The second and more important reason why it may not be entirely logical to compare Islam and Christianity is that Islam is, in some ways, more like a political movement than a religion. Every major religion has at times done some proselytizing “at the point of a sword,” but that has always been more true of Islam. Quite clearly, Muslims think they are the “chosen people,” even if the CBC does its best to convince us otherwise.

In spite of such potentially irreconcilable and explosive mixtures of cultural values, there is no oversight to immigration in Canada other than the basic principle that “money talks.” As Canada’s Science Council declared in 1976, Canada simply does not have the resources for high rates of immigration.  Canada has a low population density for its 10 million square kilometers of land, but most of that is uninhabitable bare rock.  And among the larger industrialized nations, Canada already has the highest per-capita immigration intake.
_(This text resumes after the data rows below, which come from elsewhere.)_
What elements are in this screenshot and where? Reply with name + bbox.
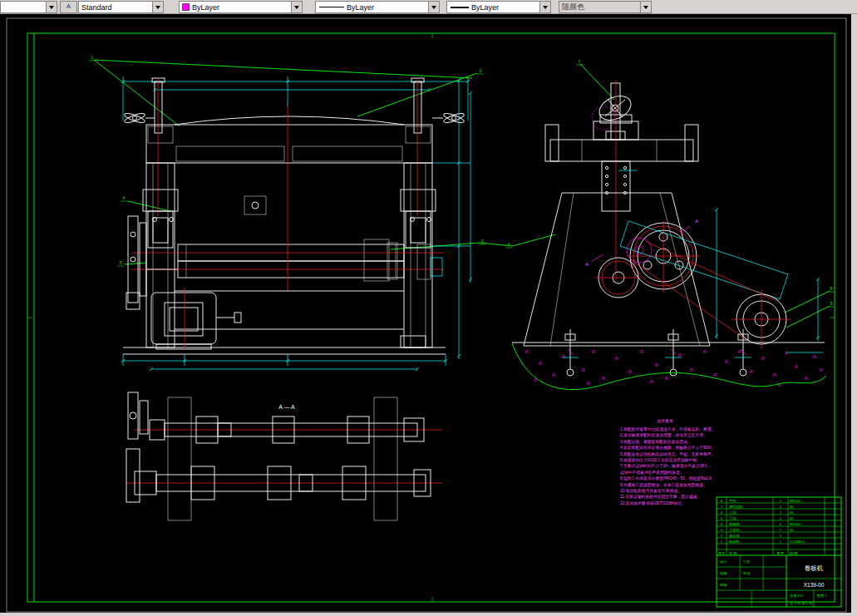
- side-handwheel: [592, 91, 635, 130]
- side-view: A A: [512, 64, 830, 390]
- cad-application-window: A Standard ByLayer ByLayer ByLayer 随颜色: [0, 0, 857, 616]
- callout-number: 2: [480, 68, 482, 73]
- bom-cell: 2: [721, 534, 723, 538]
- drawing-canvas[interactable]: A — A: [0, 14, 851, 613]
- section-cut-mark: A: [695, 219, 698, 224]
- label-design: 设计: [720, 559, 727, 564]
- bom-cell: 6: [721, 510, 723, 515]
- label-check: 校核: [720, 571, 727, 575]
- note-line: 1.装配前所有零件均应清洗干净，不得有毛刺、铁屑。: [620, 426, 715, 432]
- bom-cell: 1: [780, 540, 782, 544]
- bom-cell: HT200: [790, 522, 800, 526]
- bom-cell: 1: [721, 540, 723, 544]
- bom-cell: 4: [780, 522, 782, 526]
- bom-cell: 45: [790, 510, 794, 515]
- callout-number: 1: [91, 55, 94, 60]
- bom-cell: 手轮: [729, 499, 736, 503]
- note-line: 2.滚动轴承装配时应涂润滑脂，转动灵活无卡滞。: [620, 432, 707, 438]
- note-line: 8.辊筒工作表面淬火硬度HRC45～50，粗糙度Ra1.6。: [620, 476, 716, 481]
- note-line: 4.齿轮装配后应保证啮合侧隙，接触斑点不小于60%。: [620, 445, 715, 451]
- bom-cell: 1: [780, 528, 782, 532]
- chevron-down-icon[interactable]: [46, 2, 57, 12]
- bom-table: 8 手轮 2 HT200 7 调节丝杠 2 45 6 上辊 1 45 5 下辊 …: [717, 497, 841, 556]
- bom-cell: 45: [790, 516, 794, 520]
- title-block: 8 手轮 2 HT200 7 调节丝杠 2 45 6 上辊 1 45 5 下辊 …: [717, 497, 841, 607]
- bom-cell: 调节丝杠: [729, 505, 744, 509]
- linetype-sample-icon: [319, 7, 344, 7]
- bom-header-cell: 序号: [718, 551, 726, 555]
- bom-cell: 45: [790, 528, 794, 532]
- callout-number: 3: [481, 239, 484, 244]
- bom-header-cell: 名 称: [729, 551, 737, 555]
- properties-toolbar: A Standard ByLayer ByLayer ByLayer 随颜色: [0, 0, 857, 14]
- style-combo-value: Standard: [79, 3, 152, 12]
- chevron-down-icon[interactable]: [428, 2, 439, 12]
- plotstyle-combo: 随颜色: [559, 1, 652, 13]
- callouts: 1 2 3 4 5 6 7 8 9: [89, 55, 835, 307]
- bom-cell: Y132M-4: [790, 540, 805, 544]
- note-line: 5.装配后各运动机构应运转灵活、平稳，无异常噪声。: [620, 451, 715, 457]
- bom-cell: 1: [780, 534, 782, 538]
- section-view: A — A: [126, 392, 442, 520]
- anchor-bolts: [562, 329, 751, 376]
- label-approve: 批准: [742, 571, 751, 575]
- bom-cell: 2: [780, 516, 782, 520]
- lineweight-sample-icon: [451, 7, 469, 8]
- label-qty: 数量 1: [817, 594, 828, 598]
- bom-cell: 上辊: [729, 510, 736, 515]
- label-scale: 比例 1:5: [790, 594, 803, 599]
- bom-cell: 减速器: [729, 534, 740, 538]
- linetype-combo-value: ByLayer: [344, 3, 428, 12]
- bom-cell: 2: [780, 505, 782, 509]
- callout-number: 7: [579, 59, 581, 64]
- chevron-down-icon[interactable]: [539, 2, 550, 12]
- note-line: 10.电动机及电气设备应可靠接地。: [620, 488, 682, 494]
- bom-cell: 5: [721, 516, 723, 520]
- lineweight-combo[interactable]: ByLayer: [446, 1, 551, 13]
- color-combo[interactable]: ByLayer: [179, 1, 303, 13]
- section-cut-mark: A: [585, 262, 589, 267]
- label-sheet: 共 1 张 第 1 张: [790, 601, 813, 605]
- drawing-number: X139-00: [804, 582, 825, 588]
- chevron-down-icon: [640, 2, 651, 12]
- front-view: [94, 60, 512, 371]
- callout-number: 8: [830, 286, 833, 291]
- chevron-down-icon[interactable]: [152, 2, 163, 12]
- product-name: 卷板机: [805, 564, 824, 572]
- callout-number: 9: [830, 301, 833, 306]
- style-combo[interactable]: Standard: [78, 1, 164, 13]
- notes-block: 技术要求 1.装配前所有零件均应清洗干净，不得有毛刺、铁屑。 2.滚动轴承装配时…: [620, 419, 716, 506]
- linetype-combo[interactable]: ByLayer: [315, 1, 440, 13]
- note-line: 12.其余技术要求按GB/T13384执行。: [620, 501, 686, 506]
- drawing-frame: [27, 33, 835, 602]
- chevron-down-icon[interactable]: [291, 2, 302, 12]
- bom-cell: 轴承座: [729, 522, 740, 526]
- callout-number: 4: [123, 195, 126, 200]
- section-label: A — A: [278, 404, 295, 410]
- left-handwheel: [124, 111, 155, 124]
- label-audit: 审核: [720, 583, 727, 587]
- bom-cell: 8: [721, 499, 723, 503]
- note-line: 9.外露加工面涂防锈油，非加工面涂灰色防锈漆。: [620, 482, 707, 488]
- note-line: 6.减速器内注入N100工业齿轮油至油标中线。: [620, 457, 701, 463]
- note-line: 运转中不得有冲击声及周期性杂音。: [620, 470, 684, 476]
- bom-cell: 3: [721, 528, 723, 532]
- lineweight-combo-value: ByLayer: [469, 3, 539, 12]
- bom-cell: 2: [780, 499, 782, 503]
- plotstyle-combo-value: 随颜色: [559, 2, 640, 12]
- motor-front: [151, 288, 241, 349]
- callout-number: 6: [508, 242, 510, 247]
- text-style-icon[interactable]: A: [60, 1, 77, 13]
- note-line: 3.各配合面、摩擦面装配前应涂润滑油。: [620, 439, 692, 445]
- bom-cell: 4: [721, 522, 723, 526]
- notes-title: 技术要求: [657, 419, 672, 424]
- bom-cell: 下辊: [728, 516, 736, 520]
- bom-cell: 7: [721, 505, 723, 509]
- bom-cell: 大齿轮: [729, 528, 740, 532]
- color-swatch-magenta: [182, 3, 190, 11]
- bottom-edge-strip: [0, 613, 857, 616]
- layer-combo[interactable]: [0, 1, 57, 13]
- bom-header-cell: 数量: [777, 551, 784, 555]
- bom-cell: HT200: [790, 499, 800, 503]
- bom-cell: 电动机: [729, 540, 740, 544]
Every country in the world already has a high-enough population, and bringing people from one land to another such as Canada, that cannot support high densities, is especially foolish. Related facts also tend to be left unsaid by family-planning organizations : for example, that the highest population growth rates are in “developing countries.” The term is misleading : the day is long past when a poor country could become rich by developing its resources or its industries. We live in a world in which most natural resources are heading into decline, and most of today’s poor countries are therefore destined only to become poorer.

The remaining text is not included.